Istanbul Governor Vasip Sahin named the man as Abdulgadir Masharipov and said he was born in 1983 in Uzbekistan and received training in Afghanistan. He had admitted his guilt and his fingerprints matched those at the scene, Sahin said.
He added that Masharipov was well-educated, spoke four languages and had entered Turkey illegally through its eastern borders.
“It is clear that this attack was carried out for Daesh (Islamic State),” he added.
Masharipov was seized with an Iraqi man and three women from Africa, one of them from Egypt, in the Esenyurt district on Istanbul's western outskirts.
Dozens of people have previously been detained in connection with the attack for which Islamic State has claimed responsibility, saying it was revenge for Turkish military involvement in Syria.

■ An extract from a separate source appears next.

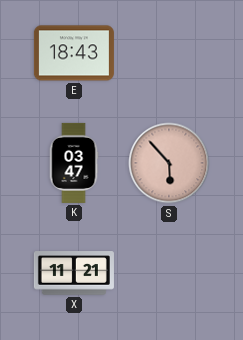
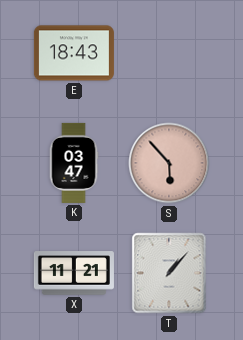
T: none -> 1:07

On January 1, the attacker shot his way into the Reina nightclub then opened fire with an automatic rifle, reloading his weapon half a dozen times and shooting the wounded as they lay on the ground.
Dogan news agency published a photo of the alleged attacker with a black eye, a cut above his eyebrow and bloodstains on his face and t-shirt. It broadcast footage showing plain-clothes police leading a man in a white t-shirt to a waiting car.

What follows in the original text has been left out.